» Activity: Show every line in the records below that contains the word "hanno".

» Data provided:
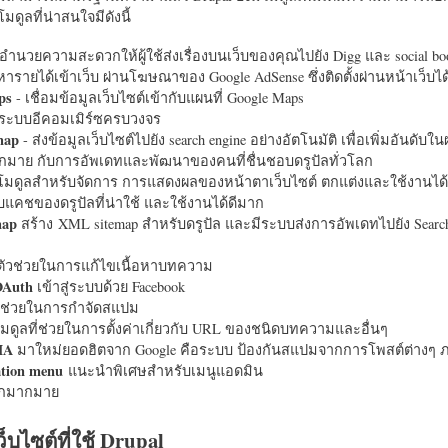
มดูลที่น่าสนใจมีดังนี้
อำนวยความสะดวกให้ผู้ใช้ส่งเรื่องบนเว็บของคุณไปยัง Digg และ social bo
หารายได้เข้าเว็บ ผ่านโฆษณาของ Google AdSense ซึ่งติดตั้งผ่านหน้าเว็บ
ps
- เชื่อมข้อมูลเว็บไซต์เข้ากับแผนที่ Google Maps
ระบบอีคอมเมิร์ซครบวงจร
map
- ส่งข้อมูลเว็บไซต์ไปยัง search engine อย่างอัตโนมัติ เพื่อเพิ่มอันดั
มากมาย กับการอัพเดทและพัฒนาของคนที่ชื่นชอบดรูปัลทั่วโลก
นโมดูลสำหรับจัดการ การแสดงผลของหน้าตาเว็บไซต์ ตกแต่งและใช้งานได้
แคชของดรูปัลที่น่าใช้ และใช้งานได้ดีมาก
map
สร้าง XML sitemap สำหรับดรูปัล และมีระบบส่งการอัพเดทไปยัง Search
ัวช่วยในการแก้ไขเนื้อหาบทความ
OAuth
เข้าสู่ระบบด้วย Facebook
วช่วยในการกำจัดสแปม
มดูลที่ช่วยในการตั้งค่าเกี่ยวกับ URL ของชนิดบทความและอื่นๆ
HA
มาใหม่ยอดฮิตจาก Google คือระบบ ป้องกันสแปมจากการโพสต์ต่างๆ ภ
ation menu
แนะนำพิเศษสำหรับเมนูแอดมิน
อีกมากมาย
ว็บไซต์ที่ใช้ Drupal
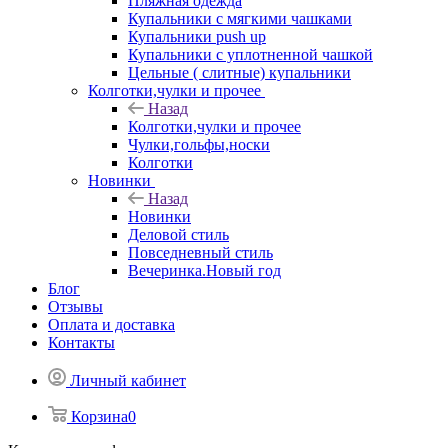
Пляжная одежда
Купальники с мягкими чашками
Купальники push up
Купальники с уплотненной чашкой
Цельные ( слитные) купальники
Колготки,чулки и прочее
Назад
Колготки,чулки и прочее
Чулки,гольфы,носки
Колготки
Новинки
Назад
Новинки
Деловой стиль
Повседневный стиль
Вечеринка.Новый год
Блог
Отзывы
Оплата и доставка
Контакты
Личный кабинет
Корзина
0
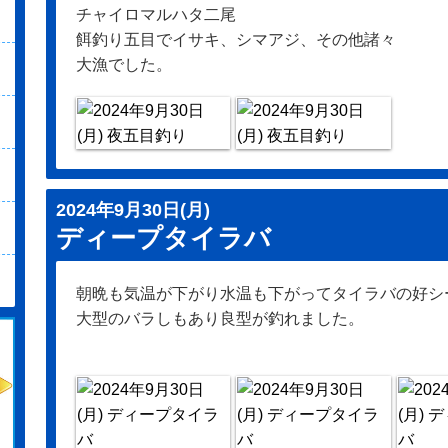
チャイロマルハタ二尾
餌釣り五目でイサキ、シマアジ、その他諸々
大漁でした。
2024年9月30日(月)
ディープタイラバ
朝晩も気温が下がり水温も下がってタイラバの好シ
大型のバラしもあり良型が釣れました。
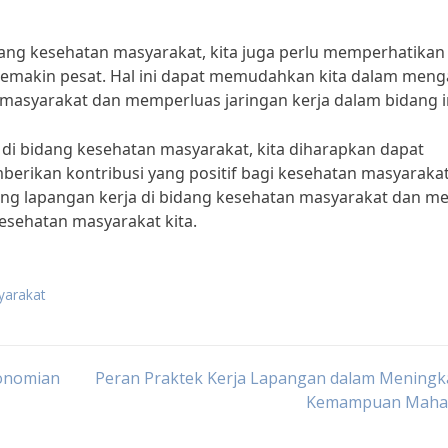
ang kesehatan masyarakat, kita juga perlu memperhatikan
semakin pesat. Hal ini dapat memudahkan kita dalam meng
 masyarakat dan memperluas jaringan kerja dalam bidang i
i bidang kesehatan masyarakat, kita diharapkan dapat
rikan kontribusi yang positif bagi kesehatan masyaraka
ng lapangan kerja di bidang kesehatan masyarakat dan me
esehatan masyarakat kita.
yarakat
onomian
Peran Praktek Kerja Lapangan dalam Meningk
Kemampuan Maha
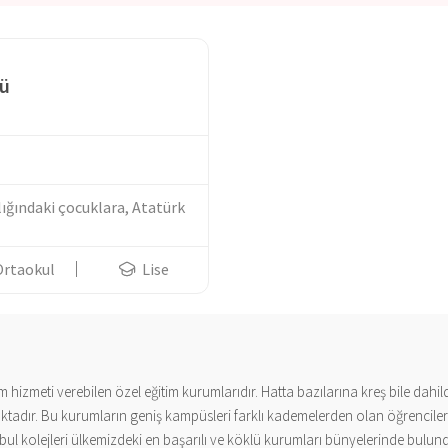
sü
lığındaki çocuklara, Atatürk
Ortaokul
Lise
m hizmeti verebilen özel eğitim kurumlarıdır. Hatta bazılarına kreş bile dahil
nmaktadır. Bu kurumların geniş kampüsleri farklı kademelerden olan öğrencile
tanbul kolejleri ülkemizdeki en başarılı ve köklü kurumları bünyelerinde bulu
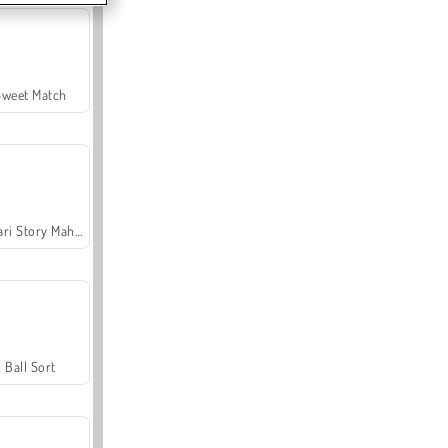
Sweet Match
Safari Story Mahjong
Ball Sort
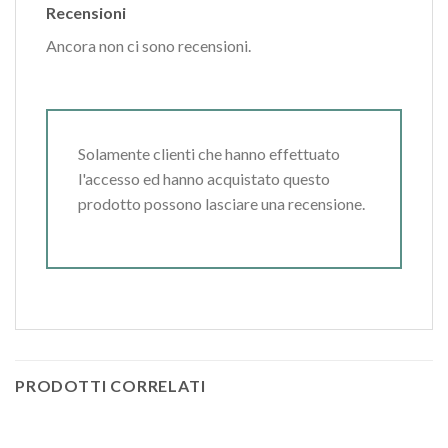
Recensioni
Ancora non ci sono recensioni.
Solamente clienti che hanno effettuato
l'accesso ed hanno acquistato questo
prodotto possono lasciare una recensione.
PRODOTTI CORRELATI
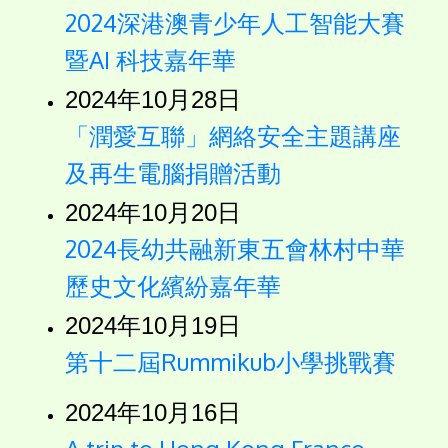
2024深港澳青少年人工智能大賽
暨AI 科技嘉年華
2024年10月28日
「潤愛互聯」網絡安全主題講座
及再生電腦捐贈活動
2024年10月20日
2024長幼共融新東五會林村中華
歷史文化繽紛嘉年華
2024年10月19日
第十二屆Rummikub小學挑戰賽
2024年10月16日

» Task answer:
Solamente clienti che hanno effettuato
l'accesso ed hanno acquistato questo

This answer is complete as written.